Ese es justamente el daño más profundo del gaslighting: hacer que alguien desconecte de su propia realidad emocional.

En consulta psicológica esto aparece con más frecuencia de lo que imaginamos. Muchas personas llegan sintiéndose culpables por expresar emociones, pidiendo disculpas constantemente o creyendo que "todo lo hacen mal", cuando en realidad llevan años invalidando lo que sienten para evitar conflictos.

Y este fenómeno puede ser todavía más delicado en personas con TDAH.

Muchos niños, adolescentes y adultos con Trastorno por Déficit de Atención e Hiperactividad crecieron escuchando mensajes negativos sobre sí mismos: 
1- Sos irresponsable 
2- Nunca terminas nada 
3- Todo está en tu cabeza o siempre te olvidás de todo

Cuando estas frases se repiten durante años, afectan profundamente la autoestima. La persona comienza a desarrollar inseguridad sobre sus propias capacidades y puede sentir que constantemente decepciona a los demás. 
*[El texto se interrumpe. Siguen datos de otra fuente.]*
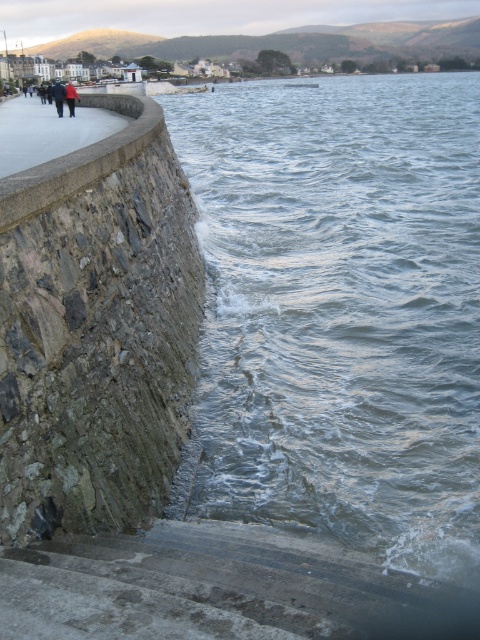 Question: Can you confirm if concrete walkway at left is positioned above red jacket at upper left?

Choices:
 (A) no
 (B) yes

Answer: (A)

Question: Is dark blue jacket at upper left to the right of red jacket at upper left from the viewer's perspective?

Choices:
 (A) yes
 (B) no

Answer: (B)

Question: Which object appears farthest from the camera in this image?

Choices:
 (A) concrete walkway at left
 (B) red jacket at upper left
 (C) gray/rough water at lower right
 (D) dark blue jacket at upper left

Answer: (B)

Question: Which object is closer to the camera taking this photo?

Choices:
 (A) dark blue jacket at upper left
 (B) red jacket at upper left

Answer: (A)

Question: Which of the following is the closest to the observer?

Choices:
 (A) (148, 397)
 (B) (420, 216)
 (C) (45, 122)
 (D) (63, 88)

Answer: (A)

Question: Does concrete walkway at left appear on the left side of dark blue jacket at upper left?

Choices:
 (A) yes
 (B) no

Answer: (B)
Además, las personas con TDAH suelen experimentar una mayor sensibilidad emocional, impulsividad y dificultades para regular emociones. Por eso, cuando alguien utiliza sus olvidos, distracciones o desorganización para desacreditar lo que sienten, el impacto psicológico puede ser mucho mayor. 

Algunos manipuladores incluso usan el diagnóstico como herramienta:
1- Seguro entendiste mal por tu TDAH 
2- No te acordás porque sos distraído o, otra vez estás confundiendo todo. 

Y ahí aparece algo muy peligroso: la persona empieza a desconfiar de sí misma incluso cuando tiene razón.

Las redes sociales tienen un enorme poder para informar y abrir conversaciones importantes. Pero también simplifican experiencias emocionales complejas en videos de pocos segundos. Un reel puede enseñar un concepto, pero no siempre muestra la profundidad del daño emocional que existe detrás de ciertas dinámicas vinculares. 

Por eso, más allá de las tendencias o palabras virales, es importante aprender a identificar relaciones donde constantemente se invalidan las emociones, se minimiza el dolor o se manipula la percepción de la realidad. 

Hablar de salud mental no debería convertirse solamente en una moda de internet. Debería ayudarnos a construir vínculos más conscientes, donde escuchar, validar y respetar las emociones del otro sea parte de la comunicación cotidiana. 

Porque una discusión puede ser normal en cualquier relación. Lo que no debería ser normal es vivir sintiendo que todo lo que uno piensa, siente o recuerda está equivocado.